***** RECORDS FOR THE EXERCISE *****
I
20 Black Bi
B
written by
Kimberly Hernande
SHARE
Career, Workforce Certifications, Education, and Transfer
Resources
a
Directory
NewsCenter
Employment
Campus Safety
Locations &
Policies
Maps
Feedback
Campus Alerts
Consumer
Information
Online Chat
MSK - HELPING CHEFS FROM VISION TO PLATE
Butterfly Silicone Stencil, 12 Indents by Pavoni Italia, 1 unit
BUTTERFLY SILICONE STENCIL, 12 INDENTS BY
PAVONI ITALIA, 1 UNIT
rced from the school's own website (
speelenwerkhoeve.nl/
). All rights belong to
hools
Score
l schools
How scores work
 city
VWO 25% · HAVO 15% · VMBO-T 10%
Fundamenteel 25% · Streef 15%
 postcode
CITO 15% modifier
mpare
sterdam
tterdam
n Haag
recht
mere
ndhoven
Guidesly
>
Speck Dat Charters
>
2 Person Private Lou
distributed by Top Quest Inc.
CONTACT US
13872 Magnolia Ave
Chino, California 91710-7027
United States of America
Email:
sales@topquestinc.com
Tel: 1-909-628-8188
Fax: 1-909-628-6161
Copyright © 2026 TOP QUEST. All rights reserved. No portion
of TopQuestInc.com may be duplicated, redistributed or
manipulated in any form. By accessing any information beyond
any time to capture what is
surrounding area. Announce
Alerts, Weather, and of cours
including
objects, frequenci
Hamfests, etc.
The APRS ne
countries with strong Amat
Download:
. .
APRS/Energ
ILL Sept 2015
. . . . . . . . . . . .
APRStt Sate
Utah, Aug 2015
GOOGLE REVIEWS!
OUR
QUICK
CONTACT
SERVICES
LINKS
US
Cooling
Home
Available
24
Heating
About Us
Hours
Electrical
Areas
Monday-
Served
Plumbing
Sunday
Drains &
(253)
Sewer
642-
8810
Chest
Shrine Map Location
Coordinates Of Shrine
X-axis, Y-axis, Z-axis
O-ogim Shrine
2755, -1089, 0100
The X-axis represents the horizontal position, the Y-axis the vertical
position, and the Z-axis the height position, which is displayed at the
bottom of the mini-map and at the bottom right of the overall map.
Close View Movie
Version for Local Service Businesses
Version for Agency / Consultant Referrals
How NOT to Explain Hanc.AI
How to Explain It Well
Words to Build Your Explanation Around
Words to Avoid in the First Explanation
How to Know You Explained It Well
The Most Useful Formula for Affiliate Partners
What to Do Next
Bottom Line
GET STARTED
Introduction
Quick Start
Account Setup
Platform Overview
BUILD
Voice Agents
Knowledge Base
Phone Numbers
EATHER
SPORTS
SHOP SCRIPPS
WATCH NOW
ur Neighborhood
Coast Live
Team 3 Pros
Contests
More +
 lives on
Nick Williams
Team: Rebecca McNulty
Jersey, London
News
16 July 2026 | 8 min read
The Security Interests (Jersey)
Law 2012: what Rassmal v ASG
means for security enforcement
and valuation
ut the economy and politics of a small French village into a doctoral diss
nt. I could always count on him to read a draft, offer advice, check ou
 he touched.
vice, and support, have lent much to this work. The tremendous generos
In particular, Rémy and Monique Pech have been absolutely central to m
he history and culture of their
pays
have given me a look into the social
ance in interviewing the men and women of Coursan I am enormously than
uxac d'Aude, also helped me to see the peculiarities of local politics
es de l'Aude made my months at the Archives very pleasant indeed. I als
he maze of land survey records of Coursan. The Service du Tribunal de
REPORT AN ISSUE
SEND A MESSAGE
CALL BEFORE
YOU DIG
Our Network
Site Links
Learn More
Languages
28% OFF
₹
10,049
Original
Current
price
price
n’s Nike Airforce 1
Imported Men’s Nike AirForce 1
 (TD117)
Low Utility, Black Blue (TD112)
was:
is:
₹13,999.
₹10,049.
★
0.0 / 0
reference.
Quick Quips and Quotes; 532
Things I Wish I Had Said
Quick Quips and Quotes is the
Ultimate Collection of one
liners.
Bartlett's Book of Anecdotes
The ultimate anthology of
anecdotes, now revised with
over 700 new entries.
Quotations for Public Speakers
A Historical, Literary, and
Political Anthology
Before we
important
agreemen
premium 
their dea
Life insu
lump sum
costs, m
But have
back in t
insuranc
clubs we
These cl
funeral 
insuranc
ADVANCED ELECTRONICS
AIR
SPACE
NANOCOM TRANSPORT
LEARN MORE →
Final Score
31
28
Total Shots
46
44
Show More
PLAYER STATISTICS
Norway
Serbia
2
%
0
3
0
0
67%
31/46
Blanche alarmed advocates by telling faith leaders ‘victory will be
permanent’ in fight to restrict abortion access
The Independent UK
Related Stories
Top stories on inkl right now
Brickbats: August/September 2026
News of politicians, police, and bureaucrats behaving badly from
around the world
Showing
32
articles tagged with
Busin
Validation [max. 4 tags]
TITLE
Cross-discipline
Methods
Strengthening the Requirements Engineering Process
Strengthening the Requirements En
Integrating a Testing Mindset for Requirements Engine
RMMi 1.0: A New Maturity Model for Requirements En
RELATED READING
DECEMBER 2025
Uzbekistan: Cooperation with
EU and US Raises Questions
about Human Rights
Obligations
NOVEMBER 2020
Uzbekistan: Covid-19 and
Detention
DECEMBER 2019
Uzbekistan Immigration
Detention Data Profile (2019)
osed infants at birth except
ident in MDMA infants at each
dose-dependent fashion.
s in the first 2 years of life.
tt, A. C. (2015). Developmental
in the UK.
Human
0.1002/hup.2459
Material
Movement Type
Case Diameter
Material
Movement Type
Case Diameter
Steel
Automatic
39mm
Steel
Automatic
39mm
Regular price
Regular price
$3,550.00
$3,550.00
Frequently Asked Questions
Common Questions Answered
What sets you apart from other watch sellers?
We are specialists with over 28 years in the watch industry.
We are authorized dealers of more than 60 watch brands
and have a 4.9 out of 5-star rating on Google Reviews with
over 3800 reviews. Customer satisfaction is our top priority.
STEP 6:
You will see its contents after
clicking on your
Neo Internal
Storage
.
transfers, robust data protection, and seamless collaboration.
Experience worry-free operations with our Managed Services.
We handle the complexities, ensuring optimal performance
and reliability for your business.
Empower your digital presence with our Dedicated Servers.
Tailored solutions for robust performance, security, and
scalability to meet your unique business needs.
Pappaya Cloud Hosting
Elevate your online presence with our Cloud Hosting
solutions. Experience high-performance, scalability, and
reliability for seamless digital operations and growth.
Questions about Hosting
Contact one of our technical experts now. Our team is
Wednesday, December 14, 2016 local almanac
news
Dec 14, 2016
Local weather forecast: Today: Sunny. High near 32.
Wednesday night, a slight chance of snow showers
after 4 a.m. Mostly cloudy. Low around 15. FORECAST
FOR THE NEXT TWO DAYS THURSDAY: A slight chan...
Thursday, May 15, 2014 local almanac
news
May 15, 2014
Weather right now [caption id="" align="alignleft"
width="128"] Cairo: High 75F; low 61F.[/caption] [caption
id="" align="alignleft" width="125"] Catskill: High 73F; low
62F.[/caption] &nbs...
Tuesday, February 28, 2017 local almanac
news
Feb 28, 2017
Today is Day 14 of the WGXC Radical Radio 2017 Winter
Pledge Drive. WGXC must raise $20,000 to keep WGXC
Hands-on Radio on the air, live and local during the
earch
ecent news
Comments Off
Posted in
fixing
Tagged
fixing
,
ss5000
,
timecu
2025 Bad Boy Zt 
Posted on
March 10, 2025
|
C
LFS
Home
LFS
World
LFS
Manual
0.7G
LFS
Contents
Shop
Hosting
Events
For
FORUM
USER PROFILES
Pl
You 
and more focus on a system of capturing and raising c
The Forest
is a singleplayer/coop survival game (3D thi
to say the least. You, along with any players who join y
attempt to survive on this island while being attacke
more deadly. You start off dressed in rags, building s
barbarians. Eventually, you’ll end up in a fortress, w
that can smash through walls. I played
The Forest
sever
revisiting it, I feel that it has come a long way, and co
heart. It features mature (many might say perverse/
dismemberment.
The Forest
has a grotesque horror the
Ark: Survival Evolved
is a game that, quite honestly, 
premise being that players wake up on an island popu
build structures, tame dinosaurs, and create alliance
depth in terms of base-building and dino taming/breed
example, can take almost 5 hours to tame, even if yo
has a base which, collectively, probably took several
*****
=== ACTIVITY ===
Every line above with the string "building" in it should be copied into the answer.

=== SOLUTION ===
more deadly. You start off dressed in rags, building s
depth in terms of base-building and dino taming/breed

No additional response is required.